■ The problem ■
Where the listing below has a line with "preliminari, consentendo alle", write out exactly that line and every line after it, stopping after the line with "limiti più restrittivi".

■ Input data ■
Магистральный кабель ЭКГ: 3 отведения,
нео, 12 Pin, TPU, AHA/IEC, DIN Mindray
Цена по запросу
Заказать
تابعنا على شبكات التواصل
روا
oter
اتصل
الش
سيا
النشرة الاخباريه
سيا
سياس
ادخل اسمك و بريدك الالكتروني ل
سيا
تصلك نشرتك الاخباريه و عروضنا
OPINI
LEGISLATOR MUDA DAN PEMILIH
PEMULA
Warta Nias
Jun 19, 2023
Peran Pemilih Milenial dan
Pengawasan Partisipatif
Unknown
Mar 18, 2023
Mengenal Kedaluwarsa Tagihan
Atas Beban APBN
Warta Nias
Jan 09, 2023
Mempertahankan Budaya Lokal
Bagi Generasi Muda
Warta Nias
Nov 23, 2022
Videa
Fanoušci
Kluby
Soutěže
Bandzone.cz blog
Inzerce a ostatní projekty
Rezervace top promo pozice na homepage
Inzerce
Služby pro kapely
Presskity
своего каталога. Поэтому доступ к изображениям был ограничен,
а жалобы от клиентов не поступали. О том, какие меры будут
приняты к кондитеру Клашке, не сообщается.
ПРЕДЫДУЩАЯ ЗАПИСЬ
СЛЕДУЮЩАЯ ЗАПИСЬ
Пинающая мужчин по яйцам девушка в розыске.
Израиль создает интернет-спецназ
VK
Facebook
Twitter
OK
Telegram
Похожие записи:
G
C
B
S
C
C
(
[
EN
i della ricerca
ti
* * *
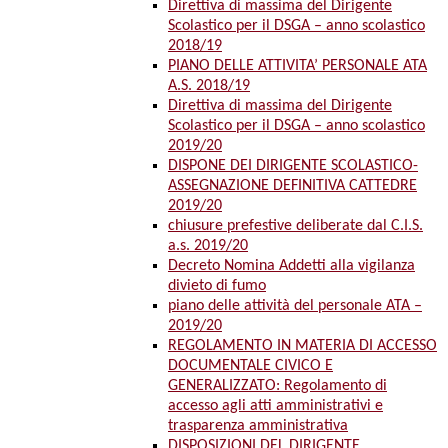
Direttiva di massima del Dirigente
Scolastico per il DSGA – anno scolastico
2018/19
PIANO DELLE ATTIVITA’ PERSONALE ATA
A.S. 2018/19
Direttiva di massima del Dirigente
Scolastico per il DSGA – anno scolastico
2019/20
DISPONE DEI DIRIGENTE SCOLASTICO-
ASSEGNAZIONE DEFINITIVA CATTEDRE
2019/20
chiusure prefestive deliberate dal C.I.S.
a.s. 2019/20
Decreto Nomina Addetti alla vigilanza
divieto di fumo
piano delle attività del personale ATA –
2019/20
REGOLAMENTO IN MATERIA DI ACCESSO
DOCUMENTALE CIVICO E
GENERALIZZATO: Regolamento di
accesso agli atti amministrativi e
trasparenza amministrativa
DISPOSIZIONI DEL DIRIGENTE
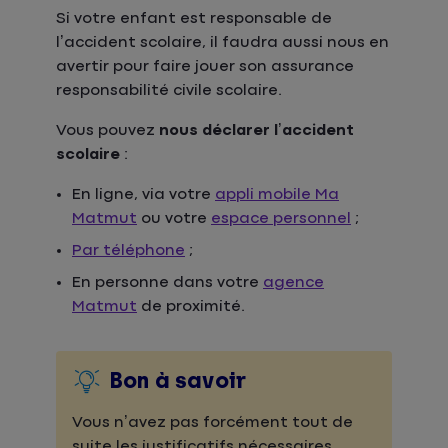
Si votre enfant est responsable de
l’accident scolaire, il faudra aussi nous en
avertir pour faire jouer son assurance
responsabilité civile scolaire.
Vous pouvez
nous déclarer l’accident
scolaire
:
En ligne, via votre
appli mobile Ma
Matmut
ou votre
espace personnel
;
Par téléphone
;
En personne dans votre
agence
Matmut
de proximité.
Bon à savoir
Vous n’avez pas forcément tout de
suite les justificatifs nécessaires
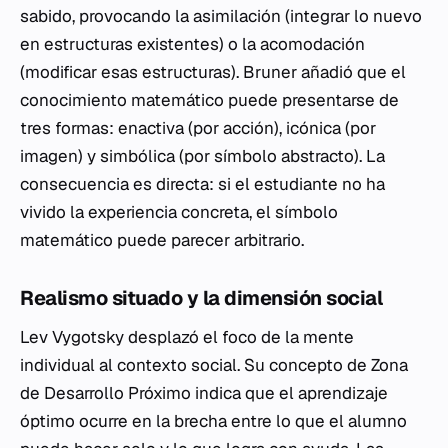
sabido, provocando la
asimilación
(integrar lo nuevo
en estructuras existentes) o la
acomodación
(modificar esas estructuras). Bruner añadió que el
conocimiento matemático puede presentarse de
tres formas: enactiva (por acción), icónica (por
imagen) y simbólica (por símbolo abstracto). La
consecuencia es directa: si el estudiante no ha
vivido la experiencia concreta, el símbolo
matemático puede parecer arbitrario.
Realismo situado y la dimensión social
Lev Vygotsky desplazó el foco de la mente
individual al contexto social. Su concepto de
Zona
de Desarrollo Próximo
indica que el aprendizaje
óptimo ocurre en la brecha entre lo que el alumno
--
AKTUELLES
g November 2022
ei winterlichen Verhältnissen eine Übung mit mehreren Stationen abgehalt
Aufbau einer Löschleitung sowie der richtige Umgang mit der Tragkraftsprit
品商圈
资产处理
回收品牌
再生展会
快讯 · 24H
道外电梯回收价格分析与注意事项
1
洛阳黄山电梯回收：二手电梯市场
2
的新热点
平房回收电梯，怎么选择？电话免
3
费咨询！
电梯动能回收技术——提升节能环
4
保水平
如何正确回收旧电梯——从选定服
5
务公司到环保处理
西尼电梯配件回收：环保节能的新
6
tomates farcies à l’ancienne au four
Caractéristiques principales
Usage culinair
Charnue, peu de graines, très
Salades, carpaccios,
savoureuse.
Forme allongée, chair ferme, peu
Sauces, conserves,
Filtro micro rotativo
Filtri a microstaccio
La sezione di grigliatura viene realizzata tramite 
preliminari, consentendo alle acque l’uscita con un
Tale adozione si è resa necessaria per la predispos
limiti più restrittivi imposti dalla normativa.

■ Answer space ■
preliminari, consentendo alle acque l’uscita con un
Tale adozione si è resa necessaria per la predispos
limiti più restrittivi imposti dalla normativa.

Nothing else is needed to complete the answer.